While dates have a sweetness comparable to maple syrup or honey, the sugars are packaged in whole food form alongside fiber and minerals. In fact, studies show that rather than spiking blood sugar levels, dates actually lower blood sugar levels.
With dates, you get to have your sweets and eat them too!

Blueberry Beet Chia Pudding
Ingredients
- ¼ cup (35g) Beet, chopped - About ½ of a small beet
- ¼ cup (60g) Water
- 1 cup (148g) Blueberries, fresh or frozen - About 1 dry pint of fresh blueberries or ⅔ of a 10-oz frozen bag
- ½ tsp (2g) Cinnamon, ground - Available in spice jars
- ¼ cup (48g) Pitted Dates - About 2 large Medjool dates
- 2 tbsps (20g) Chia Seeds, ground - Available in spice jars
- 1 cup (152g) Strawberries, sliced - About 5 large strawberries or ⅓ of a 1-lb clamshell
Instructions
- Chop the beets into small pieces and steam them for about 10 minutes, or until soft.
- Add the steamed beets to a blender with the water, blueberries, cinnamon and dates.
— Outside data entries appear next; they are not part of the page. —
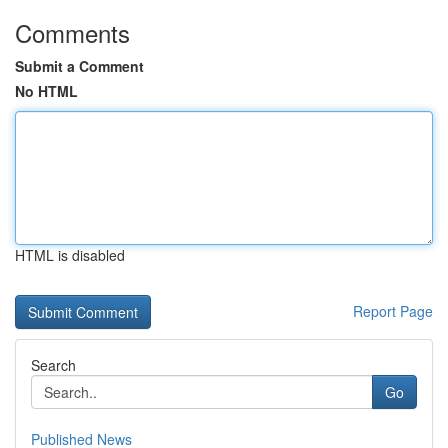
Comments
Submit a Comment
No HTML
HTML is disabled
Report Page
Search
Go
Published News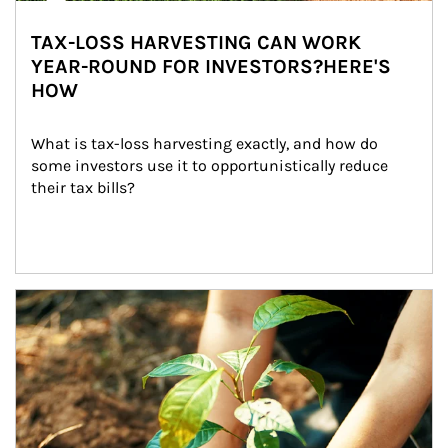
TAX-LOSS HARVESTING CAN WORK
YEAR-ROUND FOR INVESTORS?HERE'S
HOW
What is tax-loss harvesting exactly, and how do 
some investors use it to opportunistically reduce 
their tax bills?
Article Image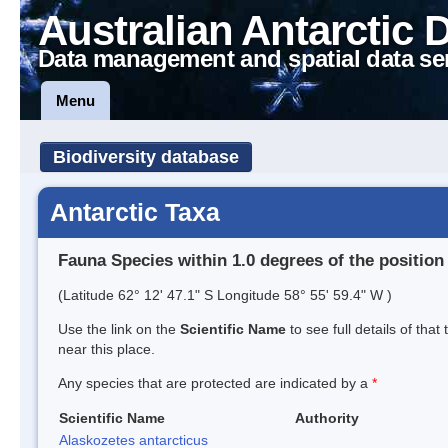
Australian Antarctic 
Data management and spatial data se
Menu
Biodiversity database
Antarctic Taxa
Fauna Species within 1.0 degrees of the position
(Latitude 62° 12' 47.1" S Longitude 58° 55' 59.4" W )
Use the link on the
Scientific Name
to see full details of that
near this place.
Any species that are protected are indicated by a
*
Scientific Name
Authority
Alaskozetes antarcticus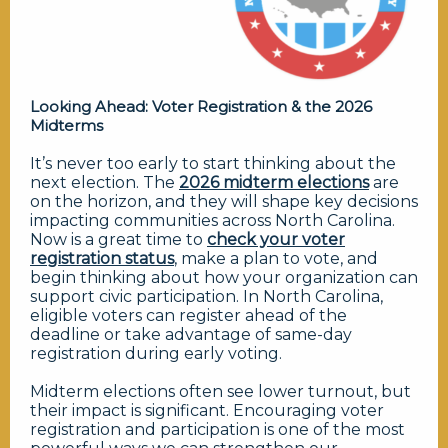
Looking Ahead: Voter Registration & the 2026
Midterms
It’s never too early to start thinking about the
next election. The
2026 midterm elections
are
on the horizon, and they will shape key decisions
impacting communities across North Carolina.
Now is a great time to
check your voter
registration status
, make a plan to vote, and
begin thinking about how your organization can
support civic participation. In North Carolina,
eligible voters can register ahead of the
deadline or take advantage of same-day
registration during early voting.
Midterm elections often see lower turnout, but
their impact is significant. Encouraging voter
registration and participation is one of the most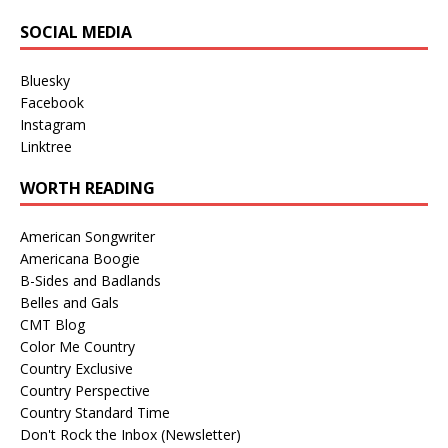
SOCIAL MEDIA
Bluesky
Facebook
Instagram
Linktree
WORTH READING
American Songwriter
Americana Boogie
B-Sides and Badlands
Belles and Gals
CMT Blog
Color Me Country
Country Exclusive
Country Perspective
Country Standard Time
Don't Rock the Inbox (Newsletter)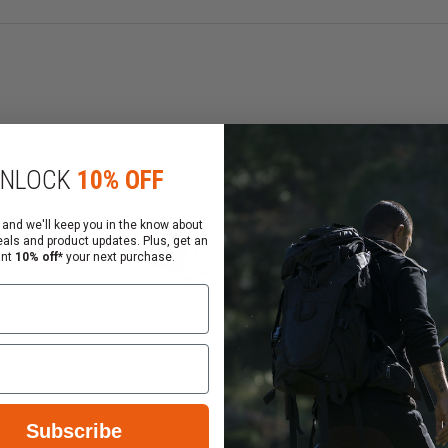
NLOCK
10% OFF
 and we'll keep you in the know about
eals and product updates. Plus, get an
ant
10% off*
your next purchase.
Subscribe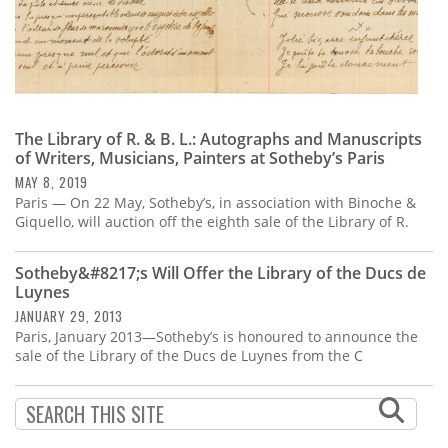
The Library of R. & B. L.: Autographs and Manuscripts
of Writers, Musicians, Painters at Sotheby’s Paris
MAY 8, 2019
Paris — On 22 May, Sotheby’s, in association with Binoche &
Giquello, will auction off the eighth sale of the Library of R.
Sotheby&#8217;s Will Offer the Library of the Ducs de
Luynes
JANUARY 29, 2013
Paris, January 2013—Sotheby’s is honoured to announce the
sale of the Library of the Ducs de Luynes from the C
Blend until smooth.
- Pour the beet mixture into a bowl and whisk in the chia seeds. Let stand for 10 minutes to thicken slightly then divide between jars/containers. Refrigerate for about 3 hours, or until set.
- Remove chia pudding from the fridge. Add strawberries and enjoy!
Notes
- Save Time: Buy canned beets. Make sure they are not pickled!
- Storage: Do not freeze the chia pudding. Only store it in a refrigerator.